Tan, L., Xu, S. M., Wang, Z., Xu, Y., Wang, X., Hao, X., Bai, S., Ning, C., Wang, Y., Zhang, W., Jo, Y. K., Hwang, S. J., Cao, X., Zheng, X., Yan, H., Zhao, Y.*, Duan, H.*, Song, Y. F.*
Angew. Chem. Int. Ed. 2019, 58, 11860-11867.
DOI: 10.1002/anie.201904246
Abstract
Although progress has been made to improve photocatalytic CO2 reduction under visible light (λ>400 nm), the development of photocatalysts that can work under a longer wavelength (λ>600 nm) remains a challenge.

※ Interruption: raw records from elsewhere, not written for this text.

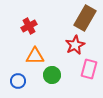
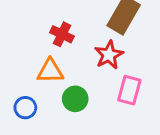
red cross: (29, 26) -> (62, 34), moved, turned -35

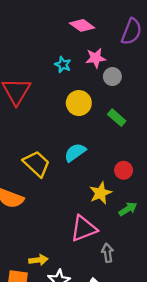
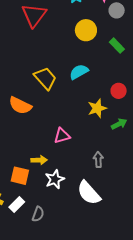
pink triangle: (84, 229) -> (62, 136), moved, size x0.7

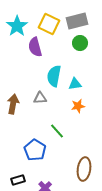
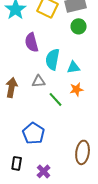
purple semicircle: (35, 47) -> (32, 42), moved
green line: (57, 131) -> (56, 99), moved
black rectangle: (18, 180) -> (17, 163), turned -64

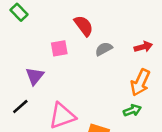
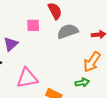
gray semicircle: (104, 49) -> (68, 31), size x1.5

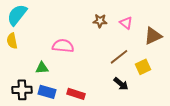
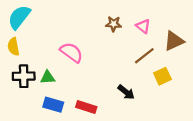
pink semicircle: (63, 46) -> (71, 52), turned 30
brown line: (119, 57) -> (144, 56), moved
black arrow: (121, 84) -> (126, 92), moved
black cross: (22, 90) -> (24, 76), moved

Now, a heterogeneous photocatalyst system consisting of a ruthenium complex and a monolayer nickel-alumina layered double hydroxide (NiAl-LDH), which act as light-harvesting and catalytic units for selective photoreduction of CO2 and H2O into CH4 and CO under irradiation with λ>400 nm. By precisely tuning the irradiation wavelength, the selectivity of CH4 can be improved to 70.3 %, and the H2 evolution reaction can be completely suppressed under irradiation with λ>600 nm. The photogenerated electrons matching the energy levels of photosensitizer and m-NiAl-LDH only localized at the defect state, providing a driving force of 0.313 eV to overcome the Gibbs free energy barrier of CO2 reduction to CH4 (0.127 eV), rather than that for H2 evolution (0.425 eV).